Bada'i' al-Sana'i' fi Tartib al-Shara'i'
- Author: Al-Kasani
- Language: Arabic
- Subject: Hanafi Fiqh
- Publication place: Uzbekistan - Syria

= Bada'i' al-Sana'i' =

12th-century book by Al-Kasani

Bada'i' as-Sana'i' fi Tartib ash-Shara'i' (Marvellous artistry in the arrangement of the religious-legal regulations)(بـدائـع الـصـنـائـع فـي تـرتـيـب الـشـرائـع) is a classical manual of fiqh for the Hanafi school of Islamic jurisprudence. The author of the text is 6th century (Hijri) jurist 'Ala' al-Din al-Kasani. The book was written as an explanation of Tuhfat al-Fuqaha', a work of Al-Kasani's teacher 'Ala' al-Din al-Samarqandi, whose daughter, Fatima Al-Samarqandi, accepted it as a Bridal Gift. The book is taught in Hanafi schools today.

==Authorship==
Al-Kasani was a student of the Hanafi legal scholar 'Ala' al-Din al-Samarqandi (died 1144), the author of Tuhfat al-Fuqaha'. Al-Samarqandi's daughter, Fatima, was also trained in Fiqh. Fatima al-Samarqandi was considered as the most beautiful woman of her time, leading to many proposals to marry her.
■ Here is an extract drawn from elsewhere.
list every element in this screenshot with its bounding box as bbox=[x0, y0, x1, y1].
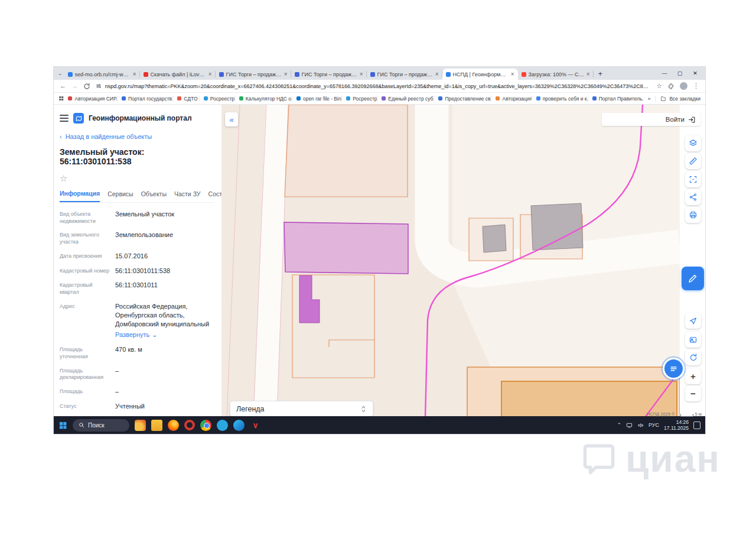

She and her father had rejected many people, including rulers, who asked for her hand in marriage. Fatima and her father only accepted Al-Kasani's proposal after he wrote Bada'i As-Sana'i as an explanation of Tuhfat Al-Fuqaha, and Bada'i As-Sana'i was accepted as a Bridal Gift for Fatima.

==About==
The book occupies seven volumes in the modern print edition. Despite being a commentary, it does not have the characteristics of a commentary, but rather a strictly systematic account of the various legal domains. Al-Kāsānī begins each chapter with an outline in which he explains which subjects he intends to deal with. However, despite its methodological clarity, the work had no major impact on the development of Hanafi law for a certain period of time. In contrast to "Al-Hidayah" of his contemporary al-Marghinānī, it had never been commented on. The appearance of the modern print edition in the early 20th century has given the work greater attention. Since then, it has been of central importance in the Hanafi Academic Institutions.